Tritium, an isotope of hydrogen with two extra neutrons, is an elusive but ubiquitous signature of human nuclear activities. As a proposed fuel for hypothetical fusion reactors, an important component in nuclear weapons, and a byproduct released in trace quantities by fission power plants, tritium is of essential interest for the environmental monitoring and nuclear nonproliferation communities. Detection of tritium, though, particularly in situ in the field, has been a notoriously difficult task. Chemically identical to hydrogen, it can only be detected via its radioactive decay. As tritium decays with an extremely feeble beta emission with energy less than 18 keV, its signature is simply too weak to penetrate into the sensitive volume of conventional detectors. Detection today requires great patience, and is only achieved with long counting times at laboratory-based ultra-low background proportional counters or single use liquid scintillator cocktails.

However, a new path forward has been identified in scientific grade Charge Coupled Devices (CCDs). Originally developed as optical sensors for astronomy, CCDs can carefully record light impinging from faint and distant objects across the universe, registering ionization down to single electrons. To astronomers, radiation signatures also picked up by the CCDs are a nuisance — “bogus” objects to be rejected. But as one scientist’s background is another scientist’s signal, CCDs have been recognized as extremely sensitive sensors for particle detection, too. Famously, they are the basis for the impressive DAMIC dark matter experiment, which waits for massive dark matter particles to gently nudge the silicon nuclei as they pass through Earth.
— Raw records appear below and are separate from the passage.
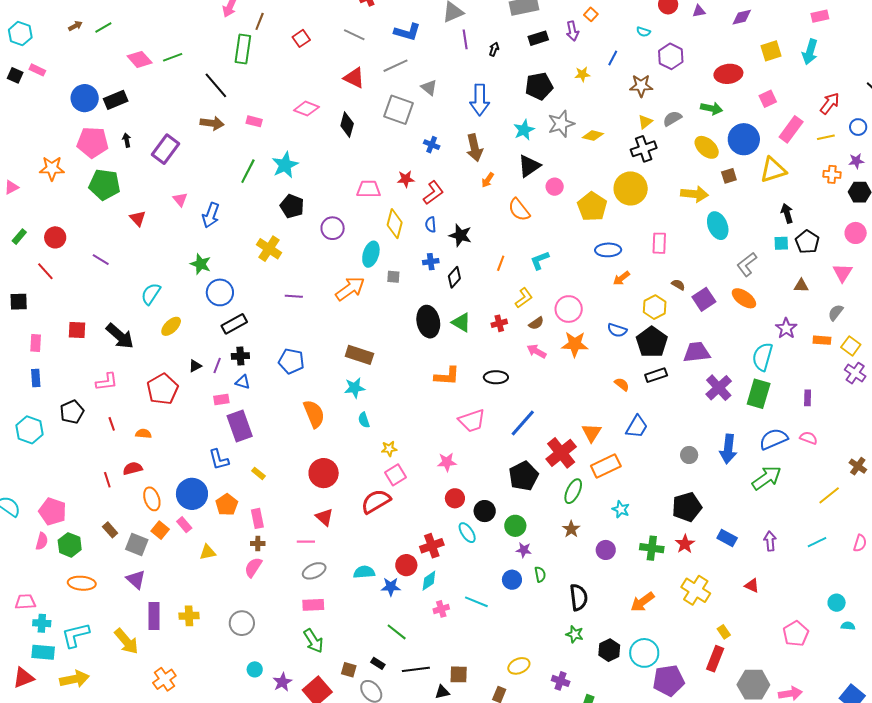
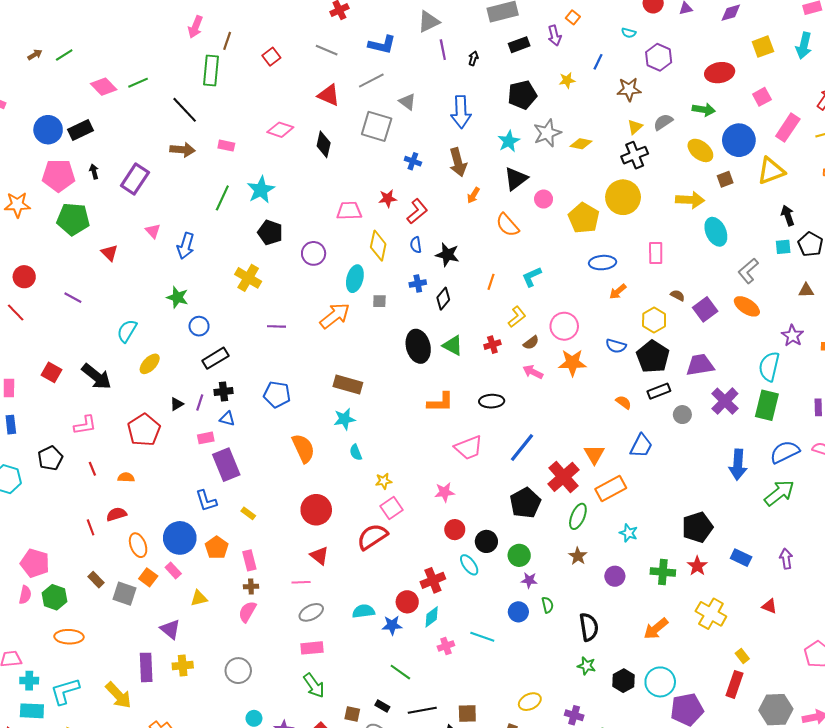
blue circle: (220, 292) -> (199, 326), size x0.7
red square: (77, 330) -> (51, 372), turned 30
gray circle: (689, 455) -> (682, 415), moved
purple triangle: (136, 580) -> (170, 629), moved

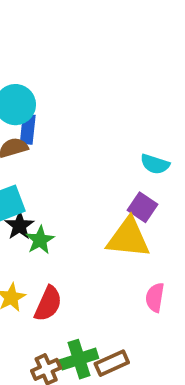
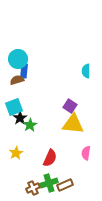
cyan semicircle: (155, 164) -> (86, 71), moved, turned 72
purple square: (143, 207) -> (70, 106), moved
red semicircle: (48, 304) -> (50, 158), moved

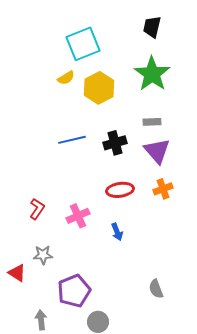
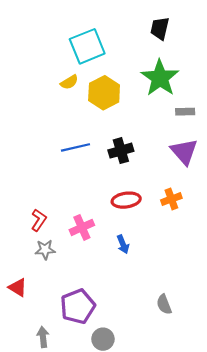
gray rectangle: (152, 122) -> (185, 112), moved
purple triangle: (157, 151) -> (184, 152), moved
gray star: (43, 255) -> (45, 250), moved

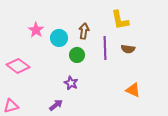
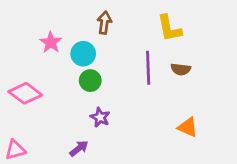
brown arrow: (84, 31) -> (104, 23), moved
green circle: (77, 55) -> (90, 81), moved

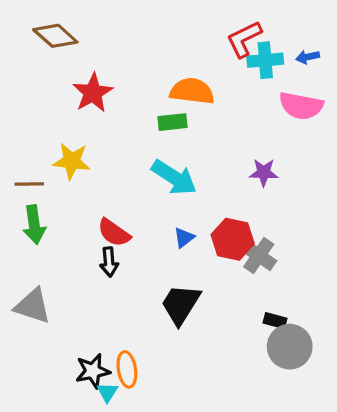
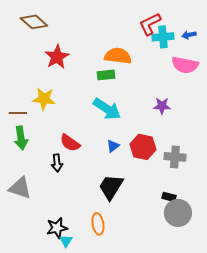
gray cross: (259, 255) -> (175, 157), moved, turned -30
black arrow: (109, 262) -> (57, 163), moved
orange ellipse: (127, 369) -> (98, 224), moved

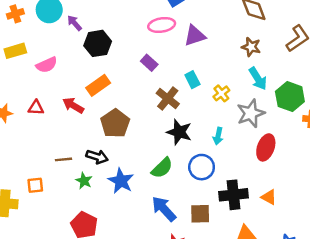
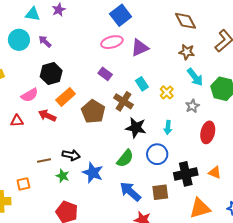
purple arrow: (74, 23) -> (45, 41), moved
black hexagon: (98, 43) -> (51, 74), moved
pink semicircle: (47, 65) -> (30, 95), moved
gray star: (251, 113) -> (192, 106), size x0.6
brown pentagon: (115, 123) -> (93, 112), moved

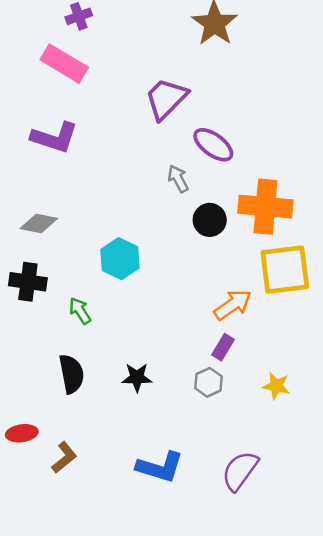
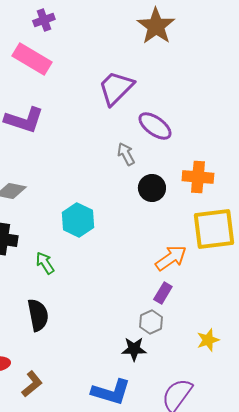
orange cross: (265, 207) -> (198, 177), size x0.7
black star: (137, 377) -> (134, 349), moved
yellow star: (276, 386) -> (208, 340), moved, turned -30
Tritium signatures are actually not so different from dark matter nuclear recoils, and it’s been recognized that CCDs could be applied for that domain, too. Attractive features of CCDs for tritium detection include their extremely low noise, fine pixelization, high dynamic range and resolution, and the triggerless nature of their operation. Special attention is also needed for the “entrance windows”, an inactive layer that can be made as thin as 10-100 nm to allow the beta rays to reach the sensitive volume. Altogether, these features allow CCDs to pick out extremely faint signals from particles with extremely limited penetration. And ultimately these sensors produce information-rich images that are ripe for exploitation with machine learning.

Enter the team at NSD, a trio of early career researchers: Emil Rofors, an expert in machine learning, radiation detection, and robotics; Ryan Heller, an expert in particle physics and silicon detectors; and Kristyn Spears, an NNSA MSIIP undergraduate intern from Georgia State University. Together the team has been investigating what level of tritium sensitivity can be achieved with CCDs, particularly leveraging enhancements from deep learning.
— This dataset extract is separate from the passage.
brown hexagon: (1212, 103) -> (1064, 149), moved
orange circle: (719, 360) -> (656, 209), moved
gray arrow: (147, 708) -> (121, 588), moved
A variety of algorithms have been explored to sift through and pick out small traces of tritium from a significantly larger background. These include Convolutional Neural Nets, deep learners designed to ingest images and extract relevant features for classification. Algorithms from particle physics experiments have also been studied, including ParticleFlow, originally intended for classification of hadronic jets formed in high energy collider experiments. This approach is ideal for sparse datasets with permutation invariant elements, like a short set of activated pixels. These deep learning methods tend to outperform shallower classifiers like Boosted Decision Trees or simple parametric cluster analysis, at the expense of more exhaustive training requirements and larger sensitivity to slight variations in the experimental conditions. Multiple approaches together will have a place in a robust and sensitive detection system.
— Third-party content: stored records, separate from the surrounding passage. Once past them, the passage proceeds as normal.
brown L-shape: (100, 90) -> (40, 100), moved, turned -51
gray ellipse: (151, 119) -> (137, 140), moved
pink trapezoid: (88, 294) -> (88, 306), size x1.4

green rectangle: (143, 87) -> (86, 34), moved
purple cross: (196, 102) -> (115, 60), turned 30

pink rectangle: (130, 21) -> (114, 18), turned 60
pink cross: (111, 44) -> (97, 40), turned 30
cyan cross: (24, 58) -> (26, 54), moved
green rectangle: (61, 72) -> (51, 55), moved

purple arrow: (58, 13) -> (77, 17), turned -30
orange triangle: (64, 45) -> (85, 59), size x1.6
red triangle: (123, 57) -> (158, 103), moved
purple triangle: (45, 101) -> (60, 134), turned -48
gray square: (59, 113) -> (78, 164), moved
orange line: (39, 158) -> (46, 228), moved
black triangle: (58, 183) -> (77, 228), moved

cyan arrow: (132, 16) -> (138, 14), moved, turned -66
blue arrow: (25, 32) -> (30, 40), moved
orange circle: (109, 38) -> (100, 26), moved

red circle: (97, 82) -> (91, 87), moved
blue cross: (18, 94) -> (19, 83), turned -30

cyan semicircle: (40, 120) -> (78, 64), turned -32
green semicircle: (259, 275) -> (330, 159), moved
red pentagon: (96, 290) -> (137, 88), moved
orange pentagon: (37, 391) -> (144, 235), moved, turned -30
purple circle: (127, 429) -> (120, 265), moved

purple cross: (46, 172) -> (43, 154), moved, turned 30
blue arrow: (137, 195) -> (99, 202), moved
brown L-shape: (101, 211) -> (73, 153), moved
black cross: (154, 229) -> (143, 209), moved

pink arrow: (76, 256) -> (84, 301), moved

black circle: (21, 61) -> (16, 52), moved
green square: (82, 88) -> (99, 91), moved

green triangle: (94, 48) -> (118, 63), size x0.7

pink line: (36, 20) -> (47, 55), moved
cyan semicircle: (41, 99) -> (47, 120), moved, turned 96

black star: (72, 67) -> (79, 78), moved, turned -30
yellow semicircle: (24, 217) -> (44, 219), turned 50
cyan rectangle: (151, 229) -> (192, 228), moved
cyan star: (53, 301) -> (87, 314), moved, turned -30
Based on analysis of simulated samples and preliminary experimental data, it looks promising to achieve sensitivity at the level of 2 mBq/µL in 24-hour counting experiments with small aqueous samples. This is well-aligned with the requirements anticipated for deployable field systems to monitor tritium gas concentrations in the air. The analysis work so far has been documented in a publication soon to be published in IEEE Transactions on Nuclear Science: https://arxiv.org/abs/2508.00532.

Further work is underway to validate these projections with an experimental CCD test stand being commissioned at LBNL with help by Armin Karcher from Engineering Division. The team hopes to continue this effort and develop a fieldable experimental system prototype that can reliably process tritium samples in situ. CCDs augmented with machine learning may lead the way to a new era of tritium detection!